The storyline of Chicken Run touches rather vague contents of intertextuality, that’s because it loosely uses famous scenes and happenings from the classic adventure that is always show at Christmas time, The Great Escape.
The audience feels for the characters as if you actually know them and are with them. Ginger’s persistence is perfectly stabilized her friend Babs, who is the village idiot, almost like the rather dimwitted character of Baldrick from the sitcom Blackadder.
Rocky is a funny character to add because of his comic arrogance, Very alike to Thomas O’Malley from The Aristocats.
The Farm Owner is the Tall, Dark, and sinister woman Mrs. Tweedy, she is extremely bitter and mean-spirited. She decides that egg production just isn’t going to cut the bill. The resolution to her problems is a horrifying chicken pie machine. She tells her henpecked Feather Brained Husband, Mr. Tweedy that it is simple “Chickens go in, pies come out.” This resolution is very typical of this character.
The absence of compassion is obvious from the first time we see her, her voice in the line “Mr. Tweedy, what is this chicken doing outside the fence.” Is rather deep and gravely which is usually the type of voice for a Male character.
Camera angles are cleverly used in the film, forever giving the sense of status for each character they are concentrating on, For example whenever Mrs. Tweedy enters the coop there is always a high angled shot looking up at her from the chickens view. When the chickens are being filmed while Mrs. Tweedy is around there is always a low angle shot to make the chickens look like small and insignificant creatures compared to the dominant human beings. Although in the end of the film when both Ginger and Mrs. Tweedy are hanging on the fairy lights that are affixed to the “plane” the status of the characters change, as the camera from Ginger’s point of view is looking down at the rather frustrated Mrs. Tweedy. These camera angles are also used in the beginning of the film when Mrs.

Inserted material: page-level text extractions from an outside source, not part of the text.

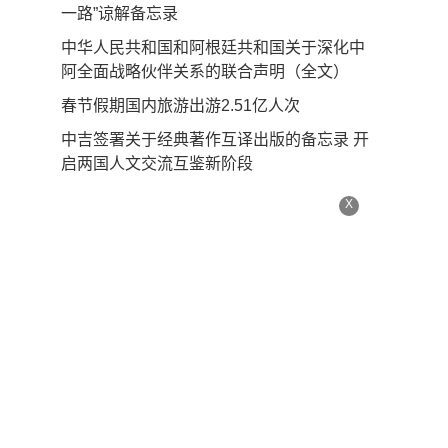
一路”谅解备忘录
中华人民共和国和阿根廷共和国关于深化中
阿全面战略伙伴关系的联合声明（全文）
春节假期国内旅游出游2.51亿人次
中吉签署关于经典著作互译出版的备忘录 开
启两国人文交流互鉴新阶段
X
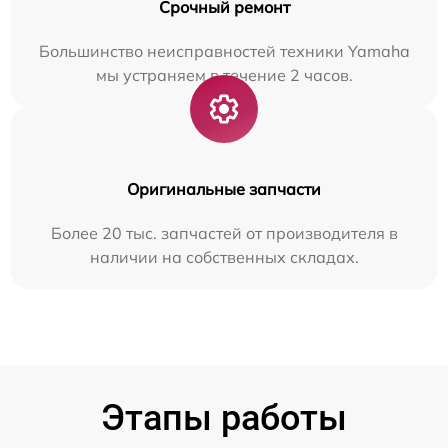
Срочный ремонт
Большинство неисправностей техники Yamaha
мы устраняем в течение 2 часов.
Оригинальные запчасти
Более 20 тыс. запчастей от производителя в
наличии на собственных складах.
Этапы работы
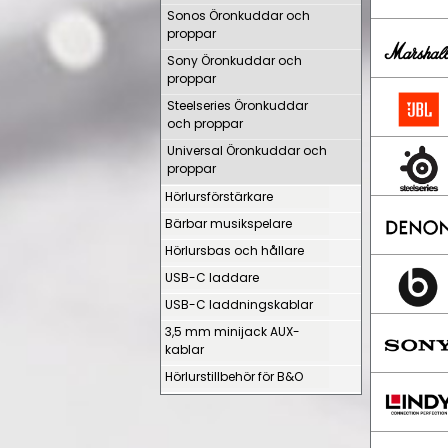
Sonos Öronkuddar och
proppar
Sony Öronkuddar och
proppar
Steelseries Öronkuddar
och proppar
Universal Öronkuddar och
proppar
Hörlursförstärkare
Bärbar musikspelare
Hörlursbas och hållare
USB-C laddare
USB-C laddningskablar
3,5 mm minijack AUX-
kablar
Hörlurstillbehör för B&O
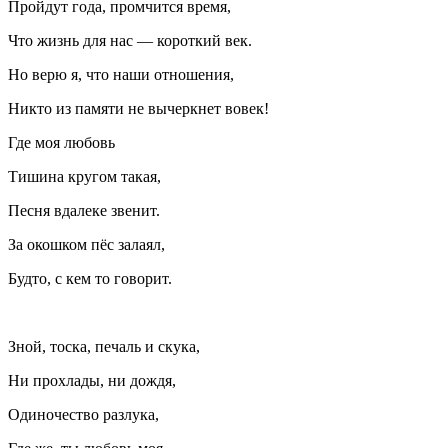
Пройдут года, промчится время,
Что жизнь для нас — короткий век.
Но верю я, что наши отношения,
Никто из памяти не вычеркнет вовек!
Где моя любовь
Тишина кругом такая,
Песня вдалеке звенит.
За окошком пёс залаял,
Будто, с кем то говорит.
Зной, тоска, печаль и скука,
Ни прохлады, ни дождя,
Одиночество разлука,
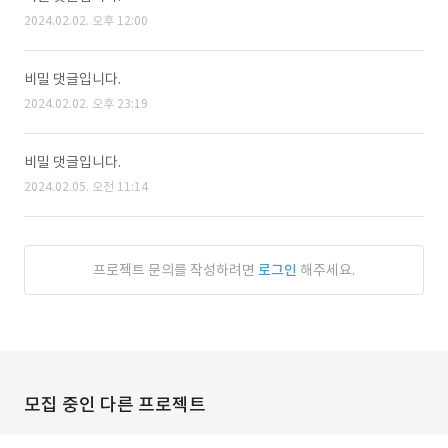
2024.02.02. 오후 12:00
비밀 댓글입니다.
2024.02.02. 오후 23:19
비밀 댓글입니다.
2024.02.05. 오전 11:14
프로젝트 문의를 작성하려면
로그인
해주세요.
모집 중인 다른 프로젝트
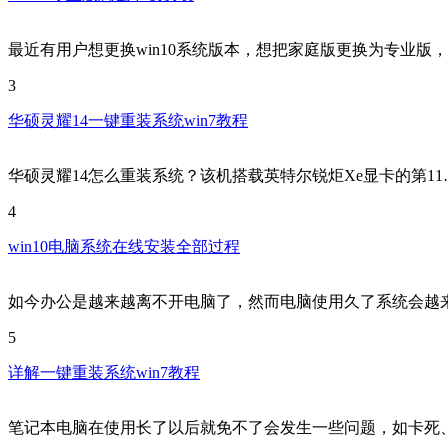
最近有用户想更换win10系统版本，想把家庭版更换为专业版
3
华硕灵耀14一键重装系统win7教程
华硕灵耀14怎么重装系统？该机搭载英特尔锐炬Xe显卡的第11
4
win10电脑系统在线安装全部过程
如今办公是越来越离不开电脑了，然而电脑使用久了系统会越
5
详解一键重装系统win7教程
笔记本电脑在使用长了以后就免不了会发生一些问题，如卡死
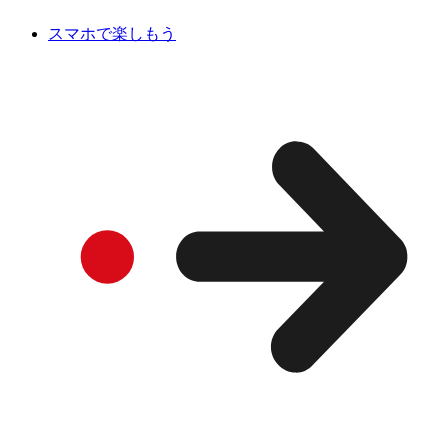
スマホで楽しもう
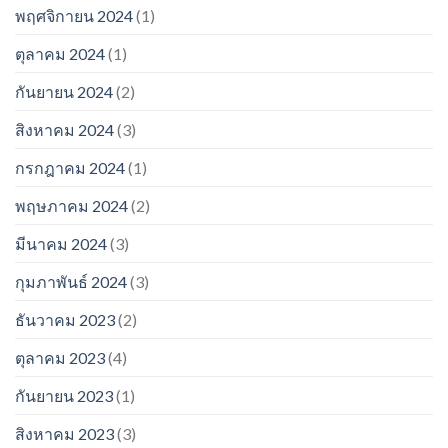
พฤศจิกายน 2024
(1)
ตุลาคม 2024
(1)
กันยายน 2024
(2)
สิงหาคม 2024
(3)
กรกฎาคม 2024
(1)
พฤษภาคม 2024
(2)
มีนาคม 2024
(3)
กุมภาพันธ์ 2024
(3)
ธันวาคม 2023
(2)
ตุลาคม 2023
(4)
กันยายน 2023
(1)
สิงหาคม 2023
(3)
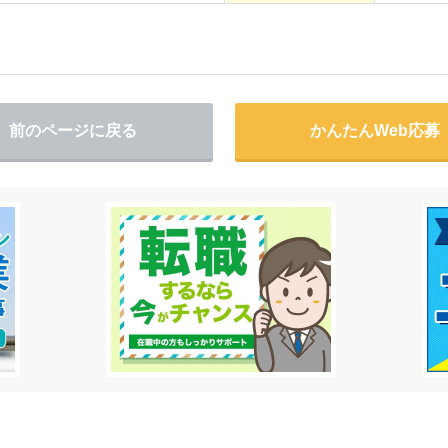
前のページに戻る
かんたんWeb応募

Tweedy opens the door to find Ginger has escaped, it is the 1st time we see her and the camera looks through the eyes of Ginger and scans her body upwards until we see her face towering above.
Lighting is well used in the film to give us (the audience) a deeper understanding of the characters personalities. Some excellent examples of this are when Mrs. Tweedy is in her living room calculating the profits and losses the atmosphere is very dull and dreary, there is hardly any light what so ever, all the furniture is all made of dark wood which will not reflect any light. Another example is when the pie machine arrives in the barn it is a bleak room with the light and reflection of Mrs. Tweedy’s face reflecting off of the sharp, sinister looking blade as it spins violently.
Overall the use of theatrical elements is manipulated extremely well to reveal the true personality and life style that the characters in this movie lead.